• _Data records_
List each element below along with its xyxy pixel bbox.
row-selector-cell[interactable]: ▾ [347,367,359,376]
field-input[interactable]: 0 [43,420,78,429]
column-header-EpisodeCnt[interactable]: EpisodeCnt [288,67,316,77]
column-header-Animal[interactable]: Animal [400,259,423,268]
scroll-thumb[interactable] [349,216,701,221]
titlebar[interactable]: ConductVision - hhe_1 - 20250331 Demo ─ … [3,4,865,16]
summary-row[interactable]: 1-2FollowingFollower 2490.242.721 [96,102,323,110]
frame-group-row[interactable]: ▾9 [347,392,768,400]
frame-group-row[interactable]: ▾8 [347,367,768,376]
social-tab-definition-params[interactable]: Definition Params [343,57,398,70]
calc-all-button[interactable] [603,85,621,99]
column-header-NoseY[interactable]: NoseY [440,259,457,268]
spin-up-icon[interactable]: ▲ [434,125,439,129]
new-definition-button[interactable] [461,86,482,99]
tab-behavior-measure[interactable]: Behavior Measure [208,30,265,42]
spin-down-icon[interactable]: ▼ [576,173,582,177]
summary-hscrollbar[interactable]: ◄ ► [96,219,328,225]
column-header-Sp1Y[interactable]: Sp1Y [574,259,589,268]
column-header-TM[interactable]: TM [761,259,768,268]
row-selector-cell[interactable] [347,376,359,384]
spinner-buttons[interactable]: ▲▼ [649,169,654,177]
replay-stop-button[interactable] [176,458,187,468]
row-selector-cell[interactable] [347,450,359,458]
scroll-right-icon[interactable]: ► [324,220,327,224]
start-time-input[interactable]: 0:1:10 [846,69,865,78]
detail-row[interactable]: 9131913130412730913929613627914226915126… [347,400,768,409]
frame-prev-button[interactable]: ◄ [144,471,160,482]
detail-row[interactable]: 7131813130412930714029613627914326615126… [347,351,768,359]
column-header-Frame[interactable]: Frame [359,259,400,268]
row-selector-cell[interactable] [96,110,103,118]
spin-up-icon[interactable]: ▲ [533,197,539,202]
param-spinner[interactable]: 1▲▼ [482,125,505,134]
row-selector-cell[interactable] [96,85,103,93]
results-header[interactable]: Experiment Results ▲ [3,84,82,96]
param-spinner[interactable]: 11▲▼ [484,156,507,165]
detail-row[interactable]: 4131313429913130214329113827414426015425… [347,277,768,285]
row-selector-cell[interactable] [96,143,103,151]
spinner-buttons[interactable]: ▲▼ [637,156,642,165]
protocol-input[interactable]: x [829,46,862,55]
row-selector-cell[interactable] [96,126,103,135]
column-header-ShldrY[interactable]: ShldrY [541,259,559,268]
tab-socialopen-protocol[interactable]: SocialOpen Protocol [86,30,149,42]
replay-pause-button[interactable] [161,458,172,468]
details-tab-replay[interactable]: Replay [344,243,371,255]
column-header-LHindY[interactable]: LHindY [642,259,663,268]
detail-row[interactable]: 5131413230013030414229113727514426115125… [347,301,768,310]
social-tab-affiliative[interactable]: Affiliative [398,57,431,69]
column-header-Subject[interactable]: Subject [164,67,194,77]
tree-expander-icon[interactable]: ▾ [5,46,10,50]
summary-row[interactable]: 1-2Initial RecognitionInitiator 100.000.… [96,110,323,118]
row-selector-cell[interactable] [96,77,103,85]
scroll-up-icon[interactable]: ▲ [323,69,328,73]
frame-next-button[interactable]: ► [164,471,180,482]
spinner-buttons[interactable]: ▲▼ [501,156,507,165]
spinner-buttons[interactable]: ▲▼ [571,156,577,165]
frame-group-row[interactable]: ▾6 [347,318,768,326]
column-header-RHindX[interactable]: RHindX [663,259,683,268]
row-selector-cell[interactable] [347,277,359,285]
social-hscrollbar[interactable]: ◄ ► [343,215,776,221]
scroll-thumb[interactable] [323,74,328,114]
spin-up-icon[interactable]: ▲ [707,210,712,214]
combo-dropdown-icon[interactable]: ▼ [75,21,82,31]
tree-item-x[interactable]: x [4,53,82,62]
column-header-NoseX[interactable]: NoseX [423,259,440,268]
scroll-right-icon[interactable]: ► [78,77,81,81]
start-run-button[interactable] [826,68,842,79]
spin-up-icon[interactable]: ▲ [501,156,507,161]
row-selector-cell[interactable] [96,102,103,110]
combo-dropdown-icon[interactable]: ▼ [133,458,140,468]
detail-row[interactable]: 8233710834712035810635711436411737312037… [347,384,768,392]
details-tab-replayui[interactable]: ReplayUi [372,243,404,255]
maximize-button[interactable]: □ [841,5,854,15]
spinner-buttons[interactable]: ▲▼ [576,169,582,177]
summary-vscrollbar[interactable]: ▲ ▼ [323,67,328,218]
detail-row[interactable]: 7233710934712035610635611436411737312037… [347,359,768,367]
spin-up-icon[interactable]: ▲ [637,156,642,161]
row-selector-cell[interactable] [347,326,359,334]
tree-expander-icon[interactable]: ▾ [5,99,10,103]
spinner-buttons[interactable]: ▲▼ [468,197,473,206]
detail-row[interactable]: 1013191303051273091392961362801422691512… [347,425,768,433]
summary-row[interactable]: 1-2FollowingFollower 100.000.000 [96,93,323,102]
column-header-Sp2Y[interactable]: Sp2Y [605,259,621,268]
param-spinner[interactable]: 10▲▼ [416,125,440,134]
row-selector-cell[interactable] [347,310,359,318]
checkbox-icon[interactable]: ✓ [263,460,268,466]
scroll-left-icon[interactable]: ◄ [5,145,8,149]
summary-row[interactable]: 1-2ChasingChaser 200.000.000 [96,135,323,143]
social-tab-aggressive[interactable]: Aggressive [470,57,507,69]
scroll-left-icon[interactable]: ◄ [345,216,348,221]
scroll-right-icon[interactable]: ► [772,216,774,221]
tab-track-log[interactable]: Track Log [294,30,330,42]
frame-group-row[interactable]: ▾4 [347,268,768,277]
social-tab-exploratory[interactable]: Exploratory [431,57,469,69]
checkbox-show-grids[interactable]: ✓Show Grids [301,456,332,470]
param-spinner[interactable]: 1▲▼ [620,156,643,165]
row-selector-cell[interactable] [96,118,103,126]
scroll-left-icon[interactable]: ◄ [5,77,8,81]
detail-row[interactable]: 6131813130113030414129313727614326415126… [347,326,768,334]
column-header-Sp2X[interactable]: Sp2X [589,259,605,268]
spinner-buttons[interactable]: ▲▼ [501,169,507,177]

• _Work to complete_
Transcribe the data above verbatim.

• _Finished exercise_
List each element below along with its xyxy pixel bbox.
row-selector-cell[interactable]: ▾ [347,367,359,376]
field-input[interactable]: 0 [43,420,78,429]
column-header-EpisodeCnt[interactable]: EpisodeCnt [288,67,316,77]
column-header-Animal[interactable]: Animal [400,259,423,268]
scroll-thumb[interactable] [349,216,701,221]
titlebar[interactable]: ConductVision - hhe_1 - 20250331 Demo ─ … [3,4,865,16]
summary-row[interactable]: 1-2FollowingFollower 2490.242.721 [96,102,323,110]
frame-group-row[interactable]: ▾9 [347,392,768,400]
frame-group-row[interactable]: ▾8 [347,367,768,376]
social-tab-definition-params[interactable]: Definition Params [343,57,398,70]
calc-all-button[interactable] [603,85,621,99]
column-header-NoseY[interactable]: NoseY [440,259,457,268]
spin-up-icon[interactable]: ▲ [434,125,439,129]
new-definition-button[interactable] [461,86,482,99]
tab-behavior-measure[interactable]: Behavior Measure [208,30,265,42]
spin-down-icon[interactable]: ▼ [576,173,582,177]
summary-hscrollbar[interactable]: ◄ ► [96,219,328,225]
column-header-Sp1Y[interactable]: Sp1Y [574,259,589,268]
column-header-TM[interactable]: TM [761,259,768,268]
row-selector-cell[interactable] [347,376,359,384]
spinner-buttons[interactable]: ▲▼ [649,169,654,177]
replay-stop-button[interactable] [176,458,187,468]
row-selector-cell[interactable] [347,450,359,458]
scroll-right-icon[interactable]: ► [324,220,327,224]
start-time-input[interactable]: 0:1:10 [846,69,865,78]
detail-row[interactable]: 9131913130412730913929613627914226915126… [347,400,768,409]
frame-prev-button[interactable]: ◄ [144,471,160,482]
detail-row[interactable]: 7131813130412930714029613627914326615126… [347,351,768,359]
column-header-Frame[interactable]: Frame [359,259,400,268]
row-selector-cell[interactable] [96,110,103,118]
spin-up-icon[interactable]: ▲ [533,197,539,202]
param-spinner[interactable]: 1▲▼ [482,125,505,134]
row-selector-cell[interactable] [96,85,103,93]
results-header[interactable]: Experiment Results ▲ [3,84,82,96]
param-spinner[interactable]: 11▲▼ [484,156,507,165]
detail-row[interactable]: 4131313429913130214329113827414426015425… [347,277,768,285]
row-selector-cell[interactable] [96,143,103,151]
spinner-buttons[interactable]: ▲▼ [637,156,642,165]
protocol-input[interactable]: x [829,46,862,55]
row-selector-cell[interactable] [96,126,103,135]
column-header-ShldrY[interactable]: ShldrY [541,259,559,268]
tab-socialopen-protocol[interactable]: SocialOpen Protocol [86,30,149,42]
replay-pause-button[interactable] [161,458,172,468]
details-tab-replay[interactable]: Replay [344,243,371,255]
column-header-LHindY[interactable]: LHindY [642,259,663,268]
detail-row[interactable]: 5131413230013030414229113727514426115125… [347,301,768,310]
social-tab-affiliative[interactable]: Affiliative [398,57,431,69]
column-header-Subject[interactable]: Subject [164,67,194,77]
tree-expander-icon[interactable]: ▾ [5,46,10,50]
summary-row[interactable]: 1-2Initial RecognitionInitiator 100.000.… [96,110,323,118]
row-selector-cell[interactable] [96,77,103,85]
scroll-up-icon[interactable]: ▲ [323,69,328,73]
frame-next-button[interactable]: ► [164,471,180,482]
spinner-buttons[interactable]: ▲▼ [501,156,507,165]
spinner-buttons[interactable]: ▲▼ [571,156,577,165]
frame-group-row[interactable]: ▾6 [347,318,768,326]
column-header-RHindX[interactable]: RHindX [663,259,683,268]
row-selector-cell[interactable] [347,277,359,285]
social-hscrollbar[interactable]: ◄ ► [343,215,776,221]
scroll-thumb[interactable] [323,74,328,114]
spin-up-icon[interactable]: ▲ [707,210,712,214]
combo-dropdown-icon[interactable]: ▼ [75,21,82,31]
tree-item-x[interactable]: x [4,53,82,62]
column-header-NoseX[interactable]: NoseX [423,259,440,268]
scroll-right-icon[interactable]: ► [78,77,81,81]
start-run-button[interactable] [826,68,842,79]
spin-up-icon[interactable]: ▲ [501,156,507,161]
row-selector-cell[interactable] [96,102,103,110]
combo-dropdown-icon[interactable]: ▼ [133,458,140,468]
detail-row[interactable]: 8233710834712035810635711436411737312037… [347,384,768,392]
details-tab-replayui[interactable]: ReplayUi [372,243,404,255]
maximize-button[interactable]: □ [841,5,854,15]
spinner-buttons[interactable]: ▲▼ [576,169,582,177]
summary-vscrollbar[interactable]: ▲ ▼ [323,67,328,218]
detail-row[interactable]: 7233710934712035610635611436411737312037… [347,359,768,367]
spin-up-icon[interactable]: ▲ [637,156,642,161]
row-selector-cell[interactable] [347,326,359,334]
tree-expander-icon[interactable]: ▾ [5,99,10,103]
spinner-buttons[interactable]: ▲▼ [468,197,473,206]
detail-row[interactable]: 1013191303051273091392961362801422691512… [347,425,768,433]
summary-row[interactable]: 1-2FollowingFollower 100.000.000 [96,93,323,102]
column-header-Sp2Y[interactable]: Sp2Y [605,259,621,268]
param-spinner[interactable]: 10▲▼ [416,125,440,134]
row-selector-cell[interactable] [347,310,359,318]
checkbox-icon[interactable]: ✓ [263,460,268,466]
scroll-left-icon[interactable]: ◄ [5,145,8,149]
summary-row[interactable]: 1-2ChasingChaser 200.000.000 [96,135,323,143]
social-tab-aggressive[interactable]: Aggressive [470,57,507,69]
scroll-left-icon[interactable]: ◄ [345,216,348,221]
scroll-right-icon[interactable]: ► [772,216,774,221]
tab-track-log[interactable]: Track Log [294,30,330,42]
frame-group-row[interactable]: ▾4 [347,268,768,277]
social-tab-exploratory[interactable]: Exploratory [431,57,469,69]
checkbox-show-grids[interactable]: ✓Show Grids [301,456,332,470]
param-spinner[interactable]: 1▲▼ [620,156,643,165]
row-selector-cell[interactable] [96,118,103,126]
scroll-left-icon[interactable]: ◄ [5,77,8,81]
detail-row[interactable]: 6131813130113030414129313727614326415126… [347,326,768,334]
column-header-Sp2X[interactable]: Sp2X [589,259,605,268]
spinner-buttons[interactable]: ▲▼ [501,169,507,177]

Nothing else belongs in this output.